Aveva detto inizialmente di aver “messo solo una mano sulla spalla”. E subito gli aveva creduto sulla parola tutta la sua parte politica. Enrico Letta, ex segretario del Pd, aveva subito chiarito da che parte stava: “Io sto con Romano”. Invitava a non esagerare anche Debora Serracchini, mentre Massimo Giannini gli aveva dedicato un articolo intitolato: “La lezione di Romano Prodi ai poveri sicari di regime”. Il caso ha voluto che ci fosse proprio Giannini in studio da Giovanni Floris mentre andava in onda il filmato che ha incastrato il fondatore dell’Ulivo e che ha costretto la sinistra a fare dietrofront. Ma non più di tanto.

La figuraccia dell’ex premier

L’ammissione di Prodi è stata questa: “Non c’è proprio niente da chiarire. Voi sapete benissimo il rapporto che ho con i giornalisti, poi che se si vuole creare l’incidente nei confronti di un vecchio professore lo si faccia pure e io gioisco”. E ancora: “Si scambia l’affetto con l’aggressione”. Chiamiamola ammissione… Poi c’è il lato più emotivo: “Mi sono reso conto, vedendo le riprese, di aver trasportato quasi meccanicamente quel gesto in un ambito diverso. Ho commesso un errore e di questo mi dispiaccio. Ma è evidente dalle immagini e dall’audio che non ho mai inteso aggredire, né tanto meno intimidire la giornalista”. E queste, chiamiamole scuse…

Secondo l’ex premier, la questione non reggerebbe data la sua storia personale, come se un ex premier avesse una sorta di immunità a vita su qualsiasi cosa faccia di sbagliato: “Questa vicenda mi offre l’occasione per una riflessione che forse è utile. Penso sia un diritto di ciascuno, non importa affatto quale ruolo abbia ricoperto nella vita, rivendicare la propria storia e la propria onorabilità e non accettare, come un destino inevitabile, la strumentalizzazione e persino la derisione dilaganti, anche grazie alla potenza della Rete. Come se un’intera vita non contasse, come se il futuro non esistesse”. Ovviamente, in casi simili, sorge sempre una domanda: cosa si sarebbe scatenato se qualcuno di destra fosse stato al suo posto?

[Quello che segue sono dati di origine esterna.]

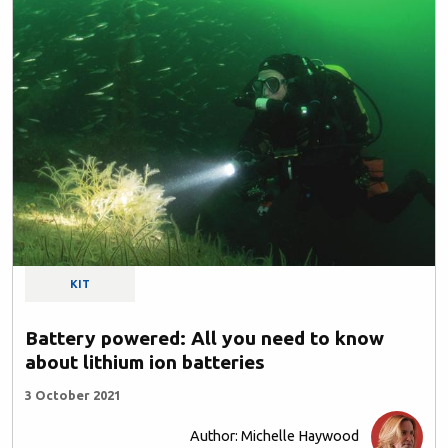
KIT
Battery powered: All you need to know
about lithium ion batteries
3 October 2021
Author: Michelle Haywood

Dai colleghi giornalisti, in particolare da Unirai, liberi giornalisti Rai, arriva la solidarietà per l’inviata di Quarta Repubblica: “Dopo le immagini inequivocabili che mostrano il gesto inaccettabile di Romano Prodi nei confronti di una giornalista, e ora che qualcuno, a livello di rappresentanza di categoria, si è tardivamente accorto del gesto e lo ha finalmente condannato, l’ex presidente della Commissione europea faccia l’unica azione che avrebbe dovuto fare già un secondo dopo l’accaduto: si scusi pubblicamente. E si scusi anche per aver mentito dicendo di aver solo “messo una mano sulla spalla” della giornalista. Alla verità dei fatti, ahilui, non si possono tirare i capelli”.